Arms and Interventions

Arm	Intervention/treatment
Experimental: Dose Finding; Participants will receive mosunetuzumab in combination with polatuzumab vedotin. Dose finding will be guided by the observed incidence of dose-limiting toxicities (DLTs) at each dose level.	Drug: Mosunetuzumab (IV); Participants will receive intravenous (IV) mosunetuzumab.; Other Name: BTCT4465A; Drug: Polatuzumab vedotin; Participants will receive IV polatuzumab vedotin.; Drug: Tocilizumab; Participants will receive IV tocilizumab as needed.
Experimental: Mosunetuzumab + Polatuzumab Vedotin 2L+ R/R FL; Participants with at least one line of prior therapy (2L+) and that have relapsed or refractory (R/R) follicular lymphoma (FL) will receive mosunetuzumab + polatuzumab vedotin.	Drug: Mosunetuzumab (IV); Participants will receive intravenous (IV) mosunetuzumab.; Other Name: BTCT4465A; Drug: Polatuzumab vedotin; Participants will receive IV polatuzumab vedotin.; Drug: Tocilizumab; Participants will receive IV tocilizumab as needed.
Experimental: Mosunetuzumab + Polatuzumab Vedotin 2L+R/R DLBCL; 2L+ participants with R/R diffuse large B-cell lymphoma will receive mosunetuzumab + polatuzumab vedotin.	Drug: Mosunetuzumab (IV); Participants will receive intravenous (IV) mosunetuzumab.; Other Name: BTCT4465A; Drug: Polatuzumab vedotin; Participants will receive IV polatuzumab vedotin.; Drug: Tocilizumab; Participants will receive IV tocilizumab as needed.; Drug: Rituximab; Participants will receive IV rituximab.
Experimental: Mosunetuzumab SC + Polatuzumab Vedotin 3L+R/R MCL; Participants with at least 2 lines of prior therapy (3L+) will receive subcutaneous (SC) mosunetuzumab + polatuzumab vedotin.	Drug: Mosunetuzumab (SC); Participants will receive subcutaneous (SC) mosunetuzumab.; Drug: Polatuzumab vedotin; Participants will receive IV polatuzumab vedotin.; Drug: Tocilizumab; Participants will receive IV tocilizumab as needed.
Experimental: Mosunetuzumab SC + Polatuzumab Vedotin 2L+R/R DLBCL; 2L+ participants with R/R DLBCL will receive SC mosunetuzumab and polatuzumab vedotin.	Drug: Mosunetuzumab (SC); Participants will receive subcutaneous (SC) mosunetuzumab.; Drug: Polatuzumab vedotin; Participants will receive IV polatuzumab vedotin.; Drug: Tocilizumab; Participants will receive IV tocilizumab as needed.

Outcome Measures

Primary Outcome Measures :

1. Maximum Tolerated Dose (MTD) of Mosunetuzumab in Combination with Polatuzumab Vedotin [ Time Frame: Cycle 1 to Cycle 2 (cycle length = 21 days) ]
2. Recommended Phase II Dose of Mosunetuzumab in Combination with Polatuzumab Vedotin [ Time Frame: Cycle 1 to Cycle 2 (cycle length = 21 days) ]
3. Percentage of Participants with Adverse Events (AE) [ Time Frame: Baseline through approximately 90 days after last study treatment ]
4. Best Objective Response Rate (ORR), Defined as CR or Partial Response (PR) at any Time, Based on PET-CT and/or CT Scan, as Determined by the Independent Review Committee (IRC) using Standard Criteria for NHL [ Time Frame: Baseline up to approximately 60 months (assessed at screening and then every 3 months for the first year, then every 6 months until disease progression, start of new anti-cancer therapy, or withdrawal) ]

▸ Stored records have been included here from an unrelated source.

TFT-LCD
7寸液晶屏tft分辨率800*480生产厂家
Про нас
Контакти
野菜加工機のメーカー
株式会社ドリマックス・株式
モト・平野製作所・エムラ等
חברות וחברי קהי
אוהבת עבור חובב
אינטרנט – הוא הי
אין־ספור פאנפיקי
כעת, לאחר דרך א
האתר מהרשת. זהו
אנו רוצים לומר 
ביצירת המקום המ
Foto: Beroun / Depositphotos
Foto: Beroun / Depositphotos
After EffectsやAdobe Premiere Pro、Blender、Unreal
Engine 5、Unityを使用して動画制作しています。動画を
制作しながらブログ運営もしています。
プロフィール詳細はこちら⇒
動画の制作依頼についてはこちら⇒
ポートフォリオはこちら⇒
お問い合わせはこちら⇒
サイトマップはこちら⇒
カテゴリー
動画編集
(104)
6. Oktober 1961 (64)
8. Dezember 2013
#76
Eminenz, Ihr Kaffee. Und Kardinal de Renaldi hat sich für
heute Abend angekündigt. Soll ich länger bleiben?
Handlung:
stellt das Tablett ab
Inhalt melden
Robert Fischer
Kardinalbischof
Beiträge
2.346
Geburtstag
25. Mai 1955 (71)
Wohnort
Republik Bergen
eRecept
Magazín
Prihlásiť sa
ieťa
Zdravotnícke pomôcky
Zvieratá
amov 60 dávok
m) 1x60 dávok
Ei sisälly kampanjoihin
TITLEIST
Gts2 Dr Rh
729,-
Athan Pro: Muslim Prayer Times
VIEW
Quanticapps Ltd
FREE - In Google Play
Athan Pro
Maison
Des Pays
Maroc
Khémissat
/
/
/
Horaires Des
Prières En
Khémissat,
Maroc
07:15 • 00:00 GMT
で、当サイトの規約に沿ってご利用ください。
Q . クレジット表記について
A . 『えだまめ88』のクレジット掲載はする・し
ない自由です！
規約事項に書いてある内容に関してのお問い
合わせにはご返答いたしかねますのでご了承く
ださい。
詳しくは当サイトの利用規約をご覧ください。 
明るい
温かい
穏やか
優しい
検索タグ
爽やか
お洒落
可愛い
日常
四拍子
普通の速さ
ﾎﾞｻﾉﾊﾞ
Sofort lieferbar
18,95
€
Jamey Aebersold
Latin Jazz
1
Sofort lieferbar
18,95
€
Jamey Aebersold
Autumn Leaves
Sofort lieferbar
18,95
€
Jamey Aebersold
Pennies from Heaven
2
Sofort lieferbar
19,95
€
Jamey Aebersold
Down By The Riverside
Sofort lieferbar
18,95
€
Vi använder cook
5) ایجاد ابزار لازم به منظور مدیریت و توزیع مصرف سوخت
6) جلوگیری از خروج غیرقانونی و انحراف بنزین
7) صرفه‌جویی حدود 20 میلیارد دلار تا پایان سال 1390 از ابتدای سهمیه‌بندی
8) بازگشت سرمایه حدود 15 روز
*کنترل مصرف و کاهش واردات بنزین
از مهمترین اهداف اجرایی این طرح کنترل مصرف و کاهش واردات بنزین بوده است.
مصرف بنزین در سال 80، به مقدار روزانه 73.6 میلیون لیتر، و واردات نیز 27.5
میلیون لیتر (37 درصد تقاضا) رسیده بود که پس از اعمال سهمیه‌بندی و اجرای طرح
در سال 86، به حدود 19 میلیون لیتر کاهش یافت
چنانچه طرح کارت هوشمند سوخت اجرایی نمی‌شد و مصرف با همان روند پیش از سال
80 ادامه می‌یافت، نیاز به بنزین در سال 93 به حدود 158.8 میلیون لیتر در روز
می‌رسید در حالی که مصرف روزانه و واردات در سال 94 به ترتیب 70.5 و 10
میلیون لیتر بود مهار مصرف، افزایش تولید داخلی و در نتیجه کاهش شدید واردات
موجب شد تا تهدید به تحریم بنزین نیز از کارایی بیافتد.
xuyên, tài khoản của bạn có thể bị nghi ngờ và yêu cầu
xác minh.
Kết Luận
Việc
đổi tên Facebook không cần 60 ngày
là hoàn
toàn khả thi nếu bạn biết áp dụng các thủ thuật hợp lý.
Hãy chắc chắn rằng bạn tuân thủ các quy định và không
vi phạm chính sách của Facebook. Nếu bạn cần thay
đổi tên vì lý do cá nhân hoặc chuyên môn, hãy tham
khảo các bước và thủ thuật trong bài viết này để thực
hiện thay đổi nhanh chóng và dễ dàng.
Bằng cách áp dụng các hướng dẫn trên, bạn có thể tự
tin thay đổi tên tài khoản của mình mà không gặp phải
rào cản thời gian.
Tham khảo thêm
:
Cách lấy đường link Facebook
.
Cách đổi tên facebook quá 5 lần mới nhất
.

Secondary Outcome Measures :

1. Best ORR (CR or PR at any Time) Based on PET-CT and/or CT Scan, as Determined by the Investigator Using Standard Criteria for NHL [ Time Frame: Baseline up to approximately 60 months (assessed at screening and then every 3 months for the first year, then every 6 months until disease progression, start of new anti-cancer therapy, or withdrawal) ]
2. Best CR Rate on Study Based on PET-CT, and/or CT Scan, as Determined by the Investigator and IRC Using Standard Criteria for NHL [ Time Frame: Baseline up to approximately 60 months (assessed at screening and then every 3 months for the first year, then every 6 months until disease progression, start of new anti-cancer therapy, or withdrawal) ]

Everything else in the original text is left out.